Healthcare Equity Explorer

Overview

Chronic conditions like hypertension, diabetes, and chronic pain affect millions of people and are a key driver of hospital readmissions.

In this project, you’ll work with a synthesized version of the healthcare dataset through (Synthea)[https://synthetichealth.github.io/synthea/], modeled on Arizona patients, to build a predictive model that identifies patients at high risk of being readmitted to the hospital within 30 days.

This challenge centers on ethical and practical dimensions of healthcare disparities—students will explore real-world clinical and demographic factors and build a machine learning model to support equitable healthcare outcomes.

Objectives

In this project, you will:

  1. Explore and Analyze: Conduct exploratory data analysis (EDA) to understand patient encounters, demographics, and comorbidities.

  2. Clean and Prepare: Handle missing values, encode categorical variables, and standardize numerical inputs.

  3. Engineer Features: Enrich the dataset with new features such as chronic condition flags, cost aggregations, or social determinants.

  4. Build a Predictive Model: Train a classifier to predict whether a patient will be readmitted within 30 days of discharge.

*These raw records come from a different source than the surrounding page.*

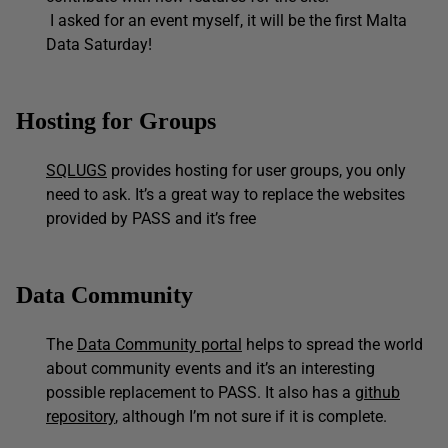
I asked for an event myself, it will be the first Malta
Data Saturday!
Hosting for Groups
SQLUGS
provides hosting for user groups, you only
need to ask. It’s a great way to replace the websites
provided by PASS and it’s free
Data Community
The
Data Community portal
helps to spread the world
about community events and it’s an interesting
possible replacement to PASS. It also has a
github
repository
, although I’m not sure if it is complete.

  5. Evaluate and Communicate: Measure model performance using ROC AUC and present a clear rationale for your decisions.

Dataset

The dataset has been derived from a simulation of Synthea EHR data focused on Arizona residents. Each row represents a hospital encounter, and columns represent patient demographics, costs, conditions, vitals, medications, and more.

Feature Name Description
encounter_id Unique ID for the patient encounter
patient_id Unique ID for the patient
age Age of the patient at time of encounter
gender, race, etc. Demographic characteristics
payer_type Insurance coverage type (e.g., private, government, uninsured)
num_meds, total_med_cost Medication burden and cost during the encounter
has_chronic_pain Binary flag for chronic pain diagnosis
pain_score Reported pain level (0–10)
readmitted_within_30_days Target variable indicating a readmission within 30 days

Deliverables

You will submit the following:

  1. Jupyter Notebook:
    • Full notebook that documents your approach, including EDA, modeling, and results.
    • Well-commented and structured for reproducibility.
  2. Prediction CSV File:
    • Format: encounter_id, readmitted_within_30_days
    • Predictions for the test set in Codabench.
  3. Summary of Findings:
    • A brief write-up summarizing your strategy, key decisions, and insights.

Evaluation Criteria

Your submission will be evaluated based on:

  1. Preprocessing (20%) – Data wrangling, feature cleanup, handling missingness.
  2. EDA (20%) – Insightful visualizations and meaningful hypotheses.
  3. Modeling (30%) – Performance (ROC AUC) and appropriate modeling decisions.
  4. Feature Engineering (15%) – Inclusion of thoughtful, useful features.
  5. Communication (15%) – Clarity and structure of the notebook and analysis.

Bonus Points

  • Use of cross-validation or calibration techniques.
  • Thoughtful commentary on ethical implications of modeling patient data.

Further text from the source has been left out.